The current study indicates that EGJ AC may exhibit a stronger tendency for non-lymphogenous progression compared to EGJ SCC. This may be a favorable factor for treatment emphasizing systemic control since non-lymphogenous progression is more challenging to manage through surgical resection or by radiation therapy than progression through the lymphatic system. Comprehensively, both the findings reported in the literature and the results of the present study suggest that perioperative systemic treatment would be promising for EGJ AC.

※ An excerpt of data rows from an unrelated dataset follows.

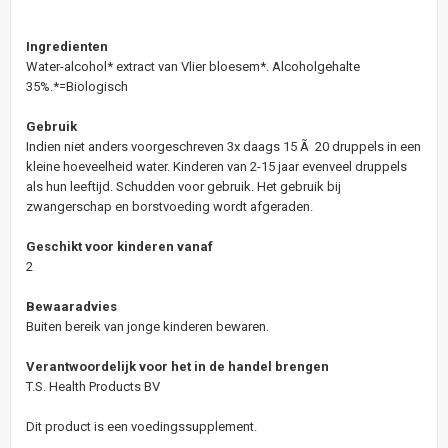
Ingredienten
Water-alcohol* extract van Vlier bloesem*. Alcoholgehalte
35%.*=Biologisch
Gebruik
Indien niet anders voorgeschreven 3x daags 15 Ã 20 druppels in een
kleine hoeveelheid water. Kinderen van 2-15 jaar evenveel druppels
als hun leeftijd. Schudden voor gebruik. Het gebruik bij
zwangerschap en borstvoeding wordt afgeraden.
Geschikt voor kinderen vanaf
2
Bewaaradvies
Buiten bereik van jonge kinderen bewaren.
Verantwoordelijk voor het in de handel brengen
T.S. Health Products BV
Dit product is een voedingssupplement.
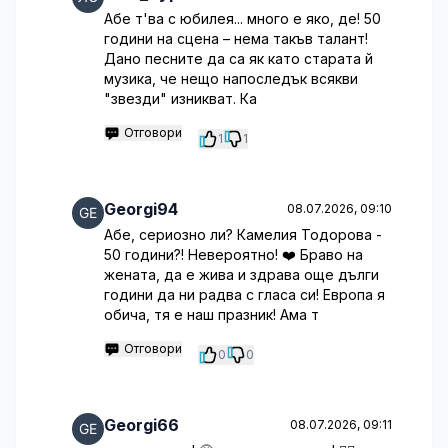
Абе т'ва с юбилея... много е яко, де! 50
години на сцена – нема такъв талант!
Дано песните да са як като старата й
музика, че нещо напоследък всякви
"звезди" изникват. Ка
Отговори
1
1
Georgi94
08.07.2026, 09:10
Абе, сериозно ли? Камелия Тодорова -
50 години?! Невероятно! ❤️ Браво на
жената, да е жива и здрава още дълги
години да ни радва с гласа си! Европа я
обича, тя е наш празник! Ама т
Отговори
0
0
Georgi66
08.07.2026, 09:11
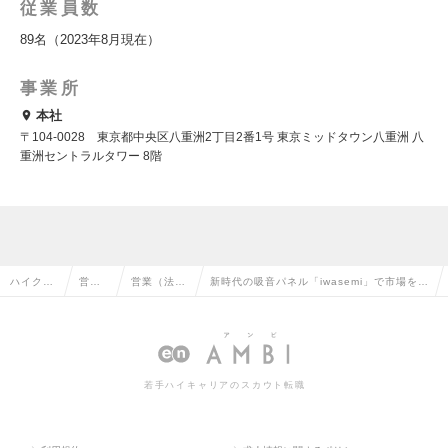
従業員数
89名（2023年8月現在）
事業所
本社
〒104-0028 東京都中央区八重洲2丁目2番1号 東京ミッドタウン八重洲 八
重洲セントラルタワー 8階
ハイクラ
営業
営業（法人
新時代の吸音パネル「iwasemi」で市場を切
ス求人T
系の
向け）の転
り拓く｜法人営業・事業開発セールスの求
OP
転職
職
人情報
若手ハイキャリアのスカウト転職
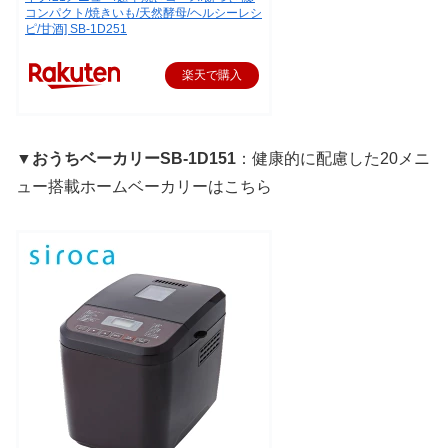
コンパクト/焼きいも/天然酵母/ヘルシーレシ
ピ/甘酒] SB-1D251
楽天で購入
▼おうちベーカリーSB-1D151
：健康的に配慮した20メニ
ュー搭載ホームベーカリーはこちら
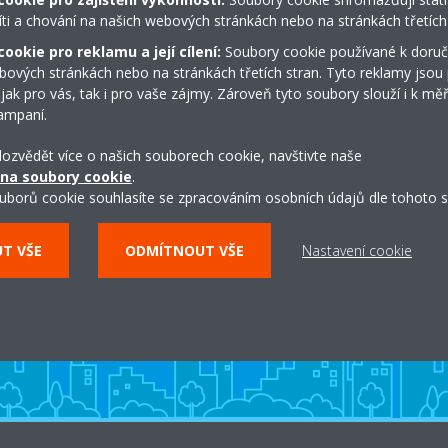
íti a chování na našich webových stránkách nebo na stránkách třetích 
ookie pro reklamu a její cílení:
Soubory cookie používané k doruč
bových stránkách nebo na stránkách třetích stran. Tyto reklamy jsou
 jak pro vás, tak i pro vaše zájmy. Zároveň tyto soubory slouží i k měř
ampaní.
 dozvědět více o našich souborech cookie, navštivte naše
Prohlédněte si náš virtuální
 na soubory cookie
.
uborů cookie souhlasíte se zpracováním osobních údajů dle tohoto s
showroom
UT VŠE
ODMÍTNOUT VŠE
Nastavení cookie
CHCI SI PROHLÉDNOUT ŘEŠENÍ DAIKIN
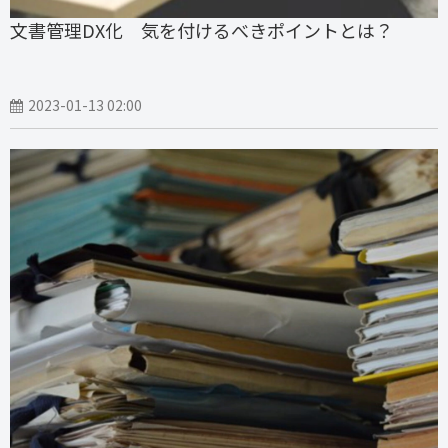
文書管理DX化 気を付けるべきポイントとは？
2023-01-13 02:00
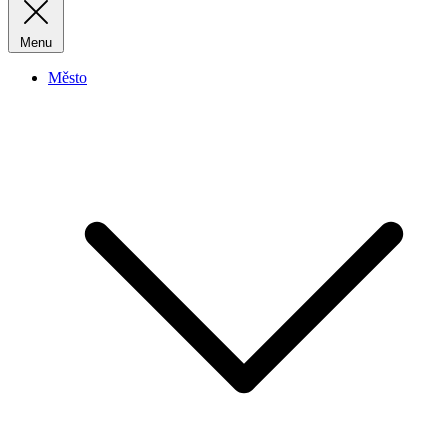
Menu
Město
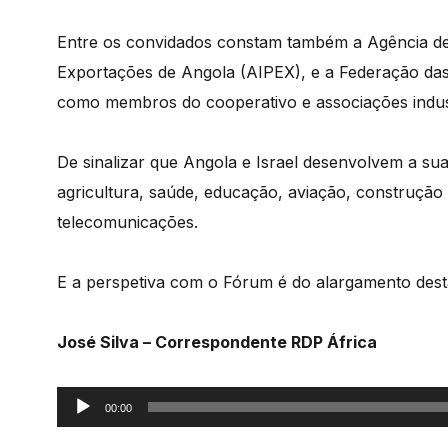
Entre os convidados constam também a Agência de
Exportações
de Angola (AIPEX), e a Federação da
como
membros do cooperativo e associações indust
De sinalizar que Angola e Israel desenvolvem a s
agricultura, saúde, educação, aviação, construção c
telecomunicações.
E a perspetiva com o Fórum é do alargamento dest
José Silva – Correspondente RDP África
Reprodutor
00:00
de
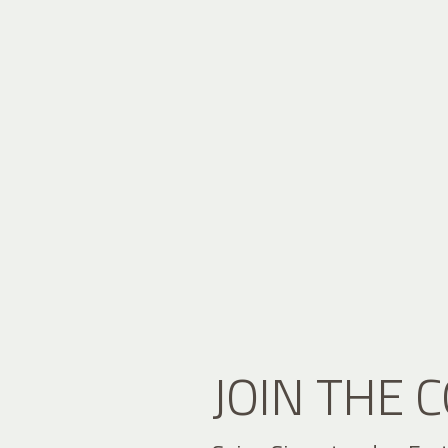
JOIN THE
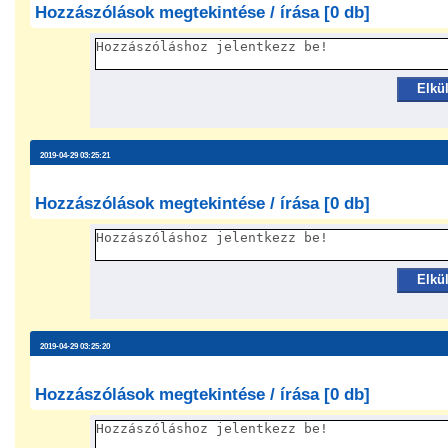
Hozzászólások megtekintése / írása [0 db]
Elkü
2019-04-29 03:25:21
Hozzászólások megtekintése / írása [0 db]
Elkü
2019-04-29 03:25:20
Hozzászólások megtekintése / írása [0 db]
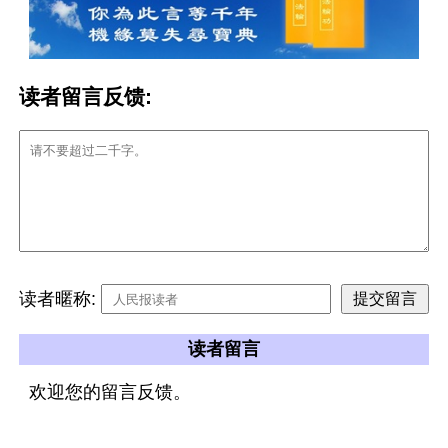
读者留言反馈:
读者暱称:
读者留言
欢迎您的留言反馈。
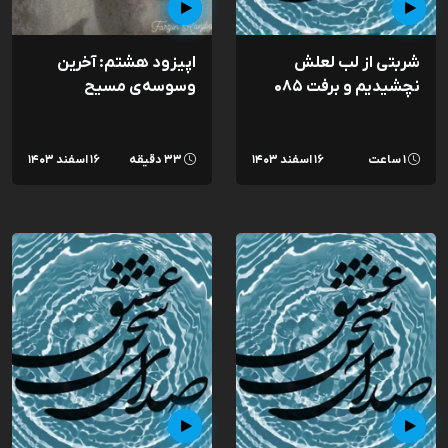
شربتی از لب لعلش
اپیزود هشتم: آخرین
نچشیدیم و برفت ۰۸۵
وسوسه‌ی مسیح
۱ ساعت
۱۶ اسفند ۱۴۰۳
۳۳ دقیقه
۱۶ اسفند ۱۴۰۳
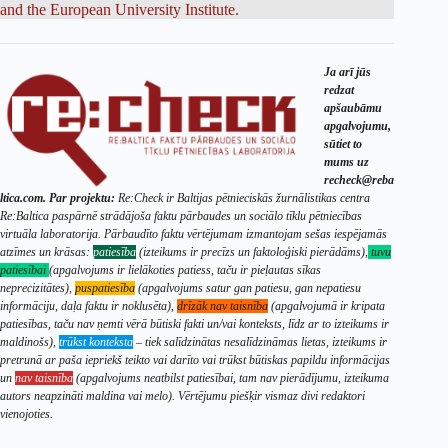
and the European University Institute.
Ja arī jūs
redzat
apšaubāmu
apgalvojumu,
sūtiet to
mums uz
recheck@reba
ltica.com.
Par projektu:
Re:Check ir Baltijas pētnieciskās žurnālistikas centra
Re:Baltica paspārnē strādājoša faktu pārbaudes un sociālo tīklu pētniecības
virtuāla laboratorija. Pārbaudīto faktu vērtējumam izmantojam sešas iespējamās
atzīmes un krāsas:
patiesība
(izteikums ir precīzs un faktoloģiski pierādāms),
tuvu
patiesībai
(apgalvojums ir lielākoties patiess, taču ir pieļautas sīkas
neprecizitātes),
puspatiesība
(apgalvojums satur gan patiesu, gan nepatiesu
informāciju, daļa faktu ir noklusēta),
drīzāk nav taisnība
(apgalvojumā ir kripata
patiesības, taču nav ņemti vērā būtiski fakti un/vai konteksts, līdz ar to izteikums ir
maldinošs),
trūkst konteksta
– tiek salīdzinātas nesalīdzināmas lietas, izteikums ir
pretrunā ar paša iepriekš teikto vai darīto vai trūkst būtiskas papildu informācijas
un
nav taisnība
(apgalvojums neatbilst patiesībai, tam nav pierādījumu, izteikuma
autors neapzināti maldina vai melo). Vērtējumu piešķir vismaz divi redaktori
vienojoties.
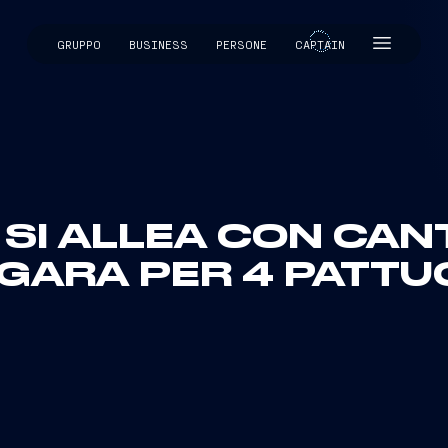
GRUPPO
BUSINESS
PERSONE
CAPTAIN
CAPTAIN
 SI ALLEA CON CA
 GARA PER 4 PATTU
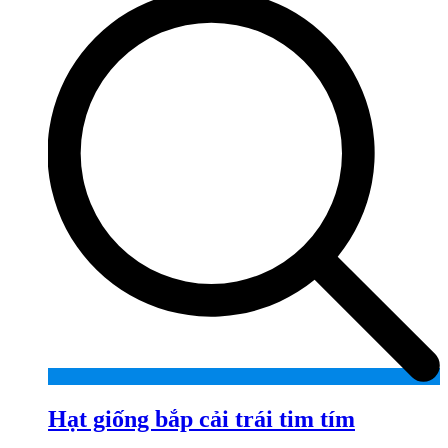
Hạt giống bắp cải trái tim tím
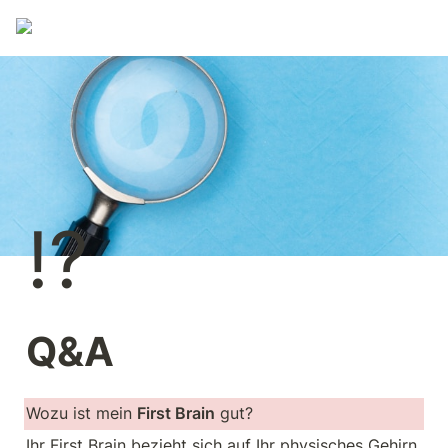
⁉️
Q&A
Wozu ist mein 
First Brain
 gut?
Ihr First Brain bezieht sich auf Ihr physisches Gehirn. 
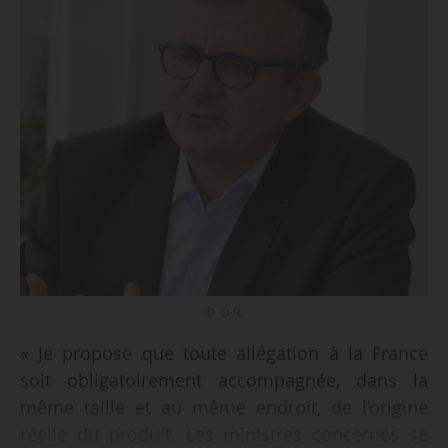
© D.R.
« Je propose que toute allégation à la France
soit obligatoirement accompagnée, dans la
même taille et au même endroit, de l’origine
réelle du produit. Les ministres concernés se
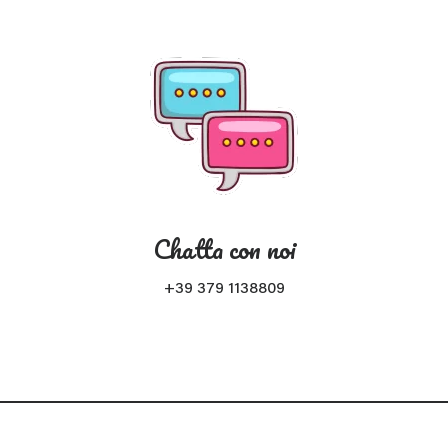
Chatta con noi
+39 379 1138809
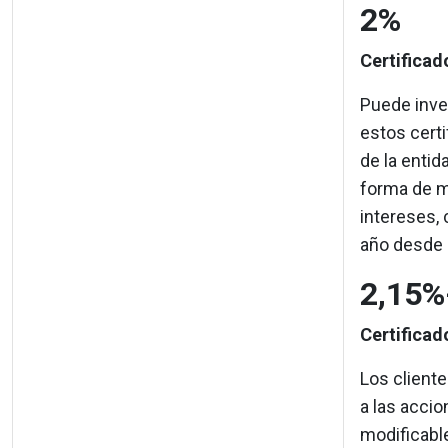
2%
Certificad
Puede inver
estos certi
de la entid
forma de m
intereses, 
año desde 1
2,15%
Certificad
Los cliente
a las accio
modificable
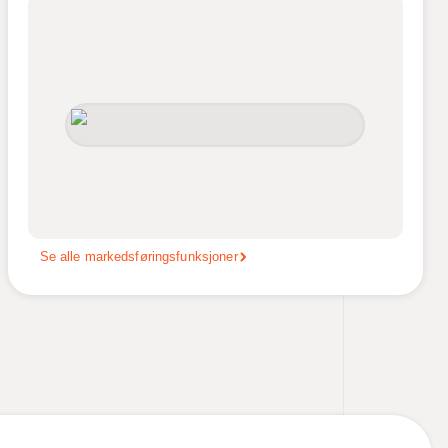
Se alle markedsføringsfunksjoner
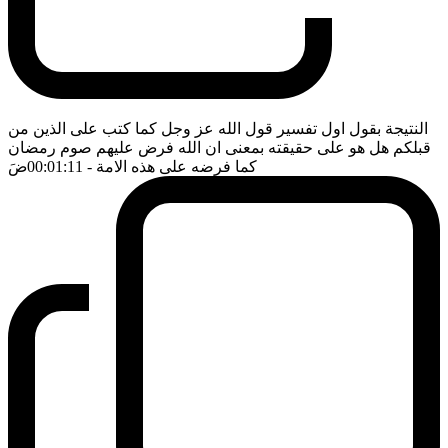
النتيجة بقول اول تفسير قول الله عز وجل كما كتب على الذين من
قبلكم هل هو على حقيقته بمعنى ان الله فرض عليهم صوم رمضان
كما فرضه على هذه الامة
- 00:01:11
ضَ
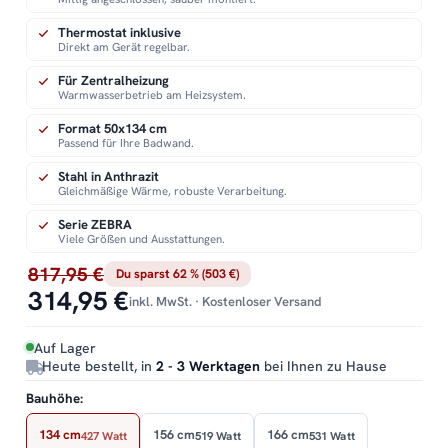
Thermostat inklusive
Direkt am Gerät regelbar.
Für Zentralheizung
Warmwasserbetrieb am Heizsystem.
Format 50x134 cm
Passend für Ihre Badwand.
Stahl in Anthrazit
Gleichmäßige Wärme, robuste Verarbeitung.
Serie ZEBRA
Viele Größen und Ausstattungen.
817,95 €
Du sparst 62 % (503 €)
314,95 €
inkl. MwSt. · Kostenloser Versand
Auf Lager
Heute bestellt, in
2 - 3 Werktagen
bei Ihnen zu Hause
Bauhöhe:
134 cm
156 cm
166 cm
427 Watt
519 Watt
531 Watt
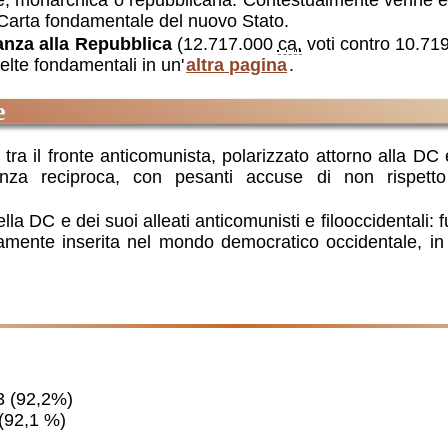
ere, monarchica o repubblicana. Contestualmente venne 
a Carta fondamentale del nuovo Stato.
nza alla Repubblica
(12.717.000
ca.
voti contro 10.71
elte fondamentali in un'
altra pagina
.
e
ra il fronte anticomunista, polarizzato attorno alla DC 
idenza reciproca, con pesanti accuse di non rispett
a della DC e dei suoi alleati anticomunisti e filooccidentali
namente inserita nel mondo democratico occidentale, in 
3 (92,2%)
(92,1 %)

This study has some limitations, including its retrospective, single-center design. Possibility of selection bias cannot be excluded. Second, variations of treatments could have influenced the results. Surgical approach and the extent of LN dissection, where a consensus has not made, varied between the subgroups while R0 was secured in all cases, and both the incidence of postoperative complication and the distribution of LN metastasis site were comparable. Differences in perioperative treatments also might have affected the result. Third is the small number of the cases. Nevertheless, given the rarity of EGJ SCC, we believe this study is valuable in terms of the study of aspects that have rarely been investigated before. Furthermore, this study is the first to note the different pattern and varied timing of postoperative recurrence in EGJ cancers. Future research with larger and characteristically well-matched cohorts to verify these findings will be desirable and beneficial.